La società finlandese Nokia ha avvertito di un anno difficile 2021. Questo annuncio arriva nonostante i buoni risultati registrati nel quarto trimestre del 2020

Elementi che possono influenzare la quotazione di questo attivo:

Analisi n. 1

Per prima cosa, bisogna considerare che il valore Nokia è molto sensibile alle notizie relative ad alcuni dei suoi concorrenti. Andranno quindi seguite con la più grande attenzione le dichiarazioni delle società Vodafone, Ericsson e AT&T.

Analisi n. 2

La recente alleanza di Nokia con il gruppo Accenture ed i contratti in tal modo ottenuti devono anch’essi essere seguiti con cura così come le conseguenze della recente fusione del gruppo con Alcatel-Lucent.
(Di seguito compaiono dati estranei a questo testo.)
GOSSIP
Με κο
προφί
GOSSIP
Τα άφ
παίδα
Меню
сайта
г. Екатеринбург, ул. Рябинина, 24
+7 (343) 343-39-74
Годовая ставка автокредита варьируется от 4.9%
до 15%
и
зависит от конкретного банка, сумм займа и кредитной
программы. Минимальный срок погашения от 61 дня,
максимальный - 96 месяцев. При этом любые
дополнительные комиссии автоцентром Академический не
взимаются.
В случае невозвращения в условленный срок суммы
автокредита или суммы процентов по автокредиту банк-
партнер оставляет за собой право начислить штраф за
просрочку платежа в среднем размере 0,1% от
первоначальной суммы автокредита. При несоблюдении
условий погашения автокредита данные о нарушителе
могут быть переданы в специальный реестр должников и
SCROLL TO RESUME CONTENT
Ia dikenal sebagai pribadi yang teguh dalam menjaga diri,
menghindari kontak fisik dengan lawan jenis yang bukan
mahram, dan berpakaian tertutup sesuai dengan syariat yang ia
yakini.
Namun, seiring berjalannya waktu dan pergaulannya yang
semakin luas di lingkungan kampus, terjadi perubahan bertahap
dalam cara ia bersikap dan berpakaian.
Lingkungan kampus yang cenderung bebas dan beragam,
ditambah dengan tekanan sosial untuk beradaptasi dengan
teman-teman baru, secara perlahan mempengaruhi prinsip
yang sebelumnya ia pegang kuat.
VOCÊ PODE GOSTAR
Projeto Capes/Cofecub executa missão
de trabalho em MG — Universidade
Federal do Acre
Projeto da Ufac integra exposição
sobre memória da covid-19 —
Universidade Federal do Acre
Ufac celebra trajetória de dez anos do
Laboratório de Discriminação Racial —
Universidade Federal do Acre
Da qui a fine 2018 sono in particolare attesi oltre 1,7 miliardi di euro di sinergie e una liquidità netta di 7,4 miliardi di euro con un miglioramento globale del bilancio.

Analisi n. 3

Altre alleanze recenti devono anch’esse essere seguite da vicino per stimare la redditività di tali partenariati. Ciò vale in particolare per il partenariato con Samsung Electronics e per quello che è stato siglato in occasione della creazione della joint-venture cinese con Shangai Bell.

Analisi n. 4

Infine, come abbiamo visto in precedenza, è importante tenere d’occhio i futuri ravvicinamenti di Nokia con altre imprese o con certi investitori nonché le nuove decisioni che potrebbero derivarne, in particolare per quanto riguarda il mantenimento di alcune attività specifiche del gruppo considerate poco redditizie.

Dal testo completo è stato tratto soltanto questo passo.